Scott Adams posted this on his Dilbert blog: What if the News
Reported Only Facts? I should preface this by noting that Adams is not an
unabashed Trump supporter. Adams says he didn’t vote in the last election and
describes himself as liberal on some issues. He does admire Trump’s skillful
use of persuasion tactics, which he discussed in his book Win Bigly: Persuasion
in a World Where Facts Don't Matter. Anyway, here is how Adams introduces the subject.
One of the biggest illusions of
life is that we humans are good at deducing the inner thoughts of both
strangers and loved ones based on observing their actions. The truth is that we
are terrible at knowing what others are thinking. We just think we are good at
it. No one is good at it. No one.
…
The business model of the news
media has moved away from hard reporting and toward punditry and opinion.
Viewers enjoy opinion-driven content and it costs a lot less to produce than
hard news. And that means the news industry has moved from factual reporting to
— for all practical purposes — some form of imaginary mind reading to fill the
hours.
Adams doesn’t delve into why we have devolved into a world
“where facts don’t matter.” For that I’d refer you to Stephen Hick’s book, Explaining
Postmodernism: Skepticism and Socialism from Rousseau to Foucault.
Postmodernism’s essentials are the
opposite of modernism’s. Instead of natural reality—anti-realism. Instead of
experience and reason— linguistic social subjectivism. Instead of individual
identity and autonomy—various race, sex, and class group-isms. Instead of human
interests as fundamentally harmonious and tending toward mutually-beneficial
interaction—conflict and oppression. Instead of valuing individualism in
values, markets, and politics—calls for communalism, solidarity, and
egalitarian restraints. Instead of prizing the achievements of science and
technology—suspicion tending toward outright hostility.
Metaphysically,
postmodernism is anti-realist, holding that it is impossible to speak
meaningfully about an independently existing reality. Postmodernism substitutes
instead a social-linguistic, constructionist account of reality. Epistemologically, having rejected the
notion of an independently existing reality, postmodernism denies that reason
or any other method is a means of acquiring objective knowledge of that
reality. Having substituted social-linguistic constructs for that reality,
postmodernism emphasizes the subjectivity, conventionality, and incommensurability
of those constructions. Postmodern accounts of human nature are consistently collectivist, holding that
individuals’ identities are constructed largely by the social-linguistic groups
that they are a part of, those groups varying radically across the dimensions
of sex, race, ethnicity, and wealth. Postmodern accounts of human nature also
consistently emphasize relations of conflict between those groups; and given
the de-emphasized or eliminated role of reason, post-modern accounts hold that
those conflicts are resolved primarily by the use of force, whether masked or
naked; the use of force in turn leads to relations of dominance, submission,
and oppression. Finally, postmodern themes in ethics and politics are characterized by an identification with and
sympathy for the groups perceived to be oppressed in the conflicts, and a
willingness to enter the fray on their behalf.
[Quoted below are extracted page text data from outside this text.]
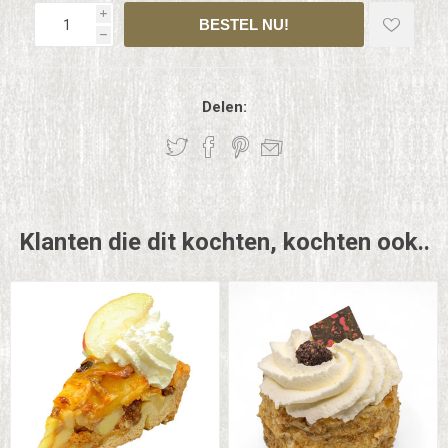
i
h
Delen:
Klanten die dit kochten, kochten ook..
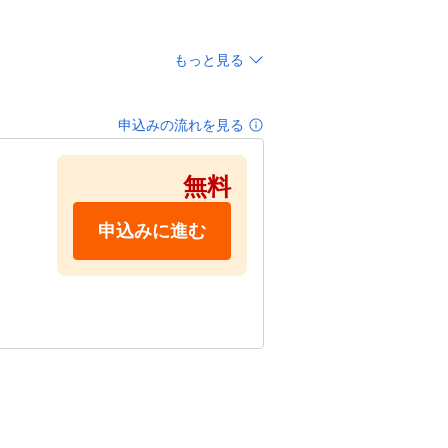
もっと見る
申込みの流れを見る
無料
申込みに進む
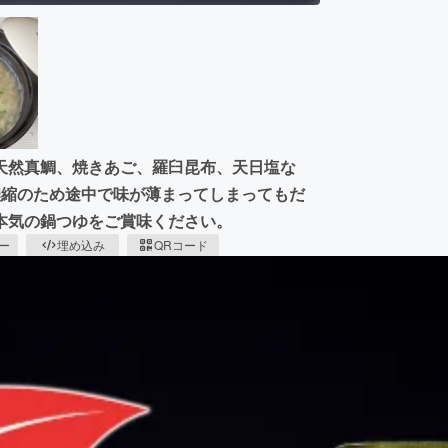
天然真鯛、焼きあご、羅臼昆布、天日塩な
濃縮のため途中で味が薄まってしまってもだ
本気の鍋つゆをご賞味ください。
ピー
埋め込み
QRコード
This means that postmodernism excuses news reporters and
commentators from objectively reporting the facts without explicitly or
implicitly injecting their own opinions or bias (or at least trying not to!). This frees them to push a narrative that favors a political agenda. Notice the reaction when
someone wants to counter a narrative that is being pushed. Instead of being accused
of not being objective the person responding will fall back onto the preferred
language or axis behind their narrative. So, liberals will say a conservative
or libertarian is being, say, racist (which falls into Arnold Kling’s oppressor
vs. oppressed axis). Conservatives could say the liberal reporter’s position
creates chaos (falling in the civilization vs. barbarism axis). And so on.
And this is why Adams’ question ultimately is a hypothetical question.